━━ The records ━━

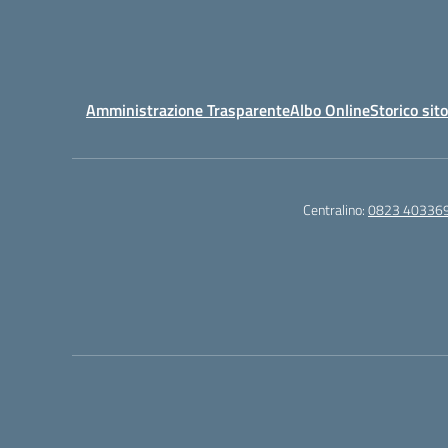
Amministrazione Trasparente
Albo Online
Storico sit
Centralino:
0823 40336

━━━

Return the whole listing exactly, minus its pictures.

Amministrazione Trasparente
Albo Online
Storico sit
Centralino:
0823 40336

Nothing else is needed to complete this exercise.